I'll post some photos of the one I had. Sold it recently. Beautiful machine.
Thought I was in trouble when I read your post. "Let's get one thing straight".
Like what did I do to The Fedora Lounge?!
I love this site!
Actually you could download the picture and keep it. I have the original sent to me by a friend along w/The Hoover Baby. I have dozens of vintage Hoover pics.
I was first introduced to a Hoover 425 at one and a half years old.
Loved em' ever since.
My mom had this exact Apex. I remember it well.
Strictly a suction cleaner. The switch was a round grooved knob at the top of the handle. Twist it in the same direction to turn the machine on or off.
My dad bought the Lark in the early fifties. It was a nice apartment Hoover but not really for the amount of use we gave it. Never knew what happened to these vacuums.

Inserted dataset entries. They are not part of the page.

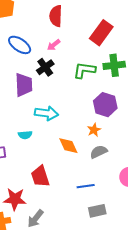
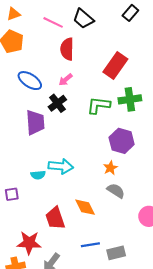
cyan arrow: (47, 113) -> (61, 166), moved
orange diamond: (68, 146) -> (85, 207), moved
gray semicircle: (99, 152) -> (116, 191), turned 60
blue line: (86, 186) -> (90, 245), moved

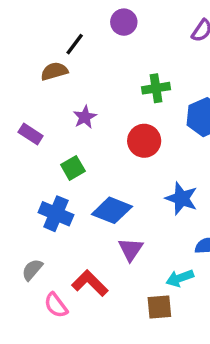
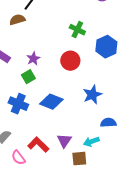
green cross: (156, 88) -> (77, 30), turned 35
purple star: (85, 117) -> (33, 59), moved
blue star: (181, 198) -> (92, 95), turned 30
purple triangle: (131, 249) -> (64, 141), moved

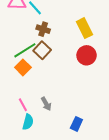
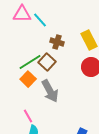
brown cross: (43, 29) -> (57, 42), moved
gray arrow: (46, 104) -> (50, 91), moved, size x1.6

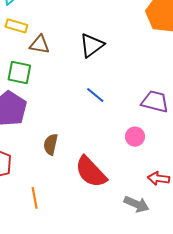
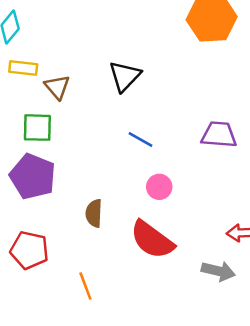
brown triangle: (40, 45) -> (57, 87), turned 50
pink circle: (135, 137) -> (159, 187), moved

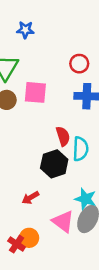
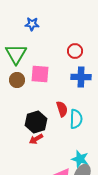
black hexagon: (54, 164) -> (36, 122), moved
red arrow: (30, 198) -> (36, 139), moved

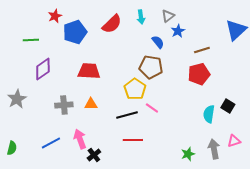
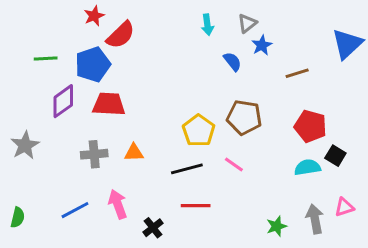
red star: (55, 16) -> (94, 16), moved
red semicircle: (112, 24) -> (121, 35), moved
blue pentagon: (75, 32) -> (93, 64), moved
brown pentagon: (151, 67) -> (244, 117), moved
red trapezoid: (89, 71) -> (109, 104), moved
red pentagon: (199, 74) -> (310, 126), moved, turned 30
pink line: (152, 108) -> (234, 164), moved
cyan semicircle: (209, 114) -> (307, 167), turned 72
black cross: (94, 155) -> (153, 228), moved

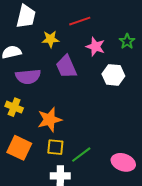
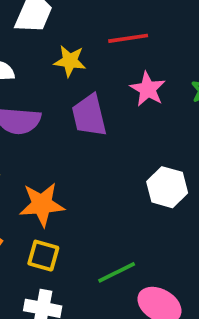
white hexagon: (113, 75) -> (167, 187), moved
green line: (81, 155) -> (117, 272), moved

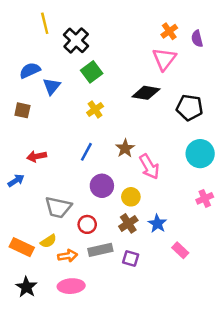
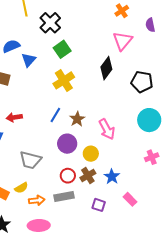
orange cross: (169, 31) -> (122, 11), moved
black diamond: (146, 93) -> (106, 68), turned -65
yellow cross: (95, 109) -> (64, 80), size x1.5
brown star: (125, 148) -> (77, 119), moved
red circle: (87, 224) -> (68, 176), moved
purple square: (131, 259) -> (99, 205), moved

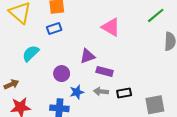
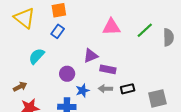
green line: (156, 15) -> (145, 30), moved
pink triangle: (111, 27) -> (111, 27), turned -30
blue rectangle: (54, 29) -> (58, 31), turned -32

Please tell me the difference between, "The Forgotten Man" and "Scotrace".
Are they two different people or one in the same? It helps to know who I'm responding to. This forum is fantastic but a little different than the few I'm familiar with.
The brass triangular badges were used on the top of the range machines up to 1932 ie. Model 700, 725, 750 (orange with black edging). In 1934 both the 800 and 450 had brass triangular badges. The 800 was black with gold edging; the 450 was orange with black edging - the last orange badged machine and also the only one incorporating the royal crest. For 1936 both the 825 and 475 had brass badges but in a rectangular shape - but chromed so they are silver. Most of these have suffered from overpolishing through the years and so the brass shows through.
The cheaper priced machines such as the 425 and 575 started life with the black aluminium badges. After the war Hoover did a generous part exchange programme and thousands of pre-war machines were refurbished and resold by them at Perivale factory in England. These machines were re-polished which meant that the original badges had to be removed for the repolishing process and presumably chucked. The freshly repolished Hoovers were then refitted with the black aluminium badges - the standard badge which Hoover had for reconditioned machines. It stands to reason that a lot of these reconditioned machines survived - they were given a new lease of life by Hoover
THAT APEX IS AMAZING!!! ORIGINAL BAG AND ALL!!!!! My friend who introduced me to vintage cleaners LOVES Apex! He has an earlier one like that and two later models from the mid to late 30s that are highly polished aluminum... streamlined and just beautiful machines.
I'm going to send him the photo of that early Apex... he'll dig it!